Limonlu Pastanın Sıradışı Hüznü'nde; sıradışı bir aileyle tanışacaksınız. Dededen torunlara geçen yetenek, hem olağanüstü hem de tam bir trajedi.
Dokuz yaşlarından başlayarak Rosa'nın ağzından dinliyoruz hikayeyi. Bir sabah annesinin yaptığı limonlu pastanın ilk lokmasını çiğnerken fark ediyor yeteneğini ve ardından hiçbir şey eskisi gibi olmuyor. Rosa, tattığı yiyecekleri üretenlerin ruh hallerini keşfediyor ve elbette bu onun hayatını da allak bullak ediyor.
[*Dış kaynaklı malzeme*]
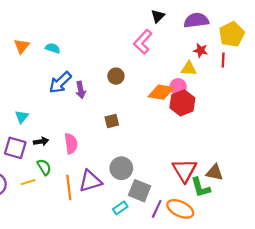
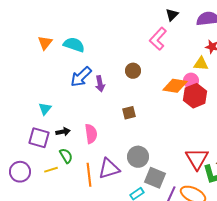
cyan semicircle: (53, 48) -> (74, 45), size x1.5

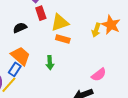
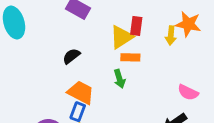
red rectangle: (41, 13) -> (136, 26), moved, turned 40
green arrow: (50, 63) -> (119, 79), moved
pink semicircle: (99, 75) -> (188, 92), turned 77

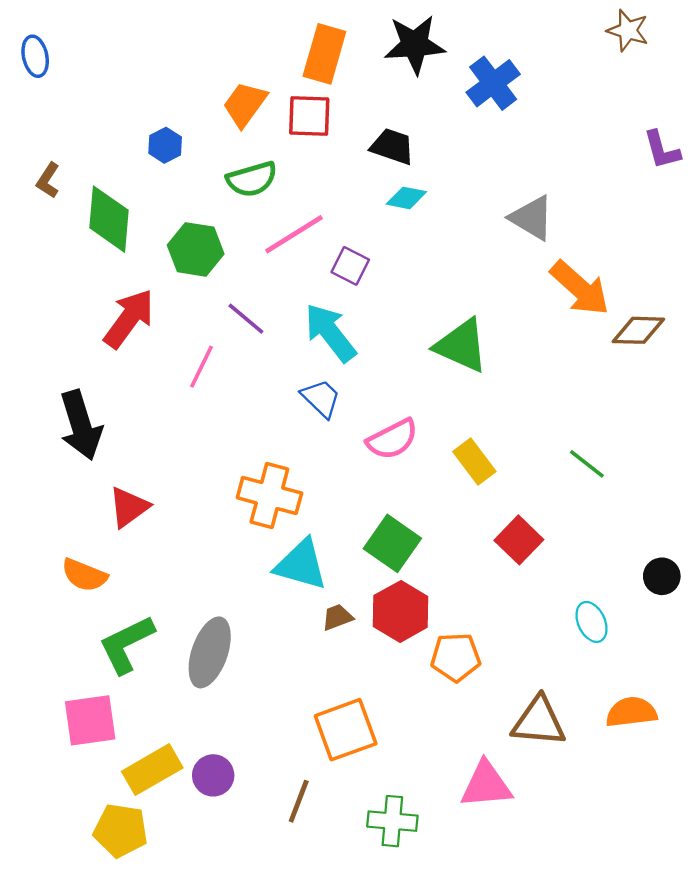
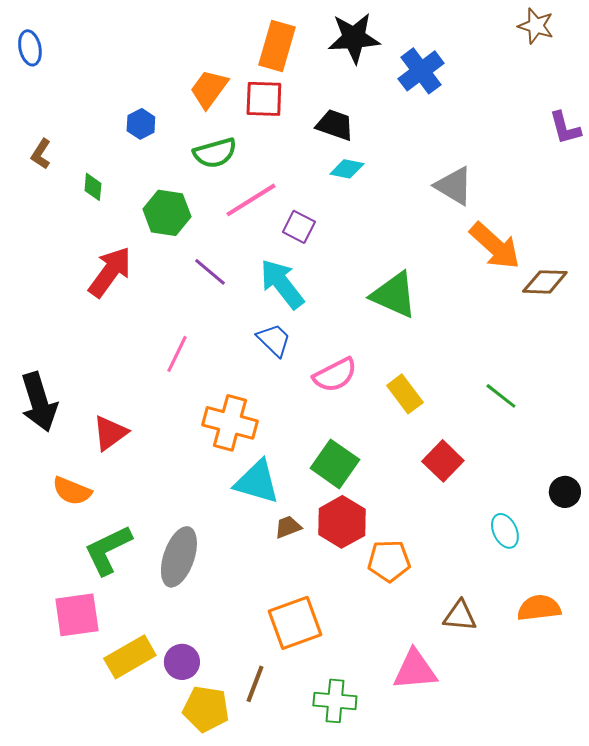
green diamond: (109, 219) -> (93, 187), size x0.5
pink line: (201, 367) -> (177, 354), moved
black arrow: (81, 425) -> (39, 402), moved
brown triangle: (539, 722) -> (460, 616), size x0.7
yellow pentagon: (121, 830) -> (206, 709), moved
Anlattıklarım size ilk bakışta yerli yerine oturmamış bir kurgu gibi gelebilir. Ama yazar olayları öylesine yavaş akıtıyor ki, inandırıcılık tam yerine oturuyor.
Aksiyon bekleyenler, hızlı akan olay sevenler için kitap hayal kırıklığı oluşturabilir ama bir kalbin nasıl attığını hissetmek isteyenler için biçilmiş kaftan.
Olayları değil ardındaki insanı düşünmeyi ve anlamayı isteyenler için kitap okunası.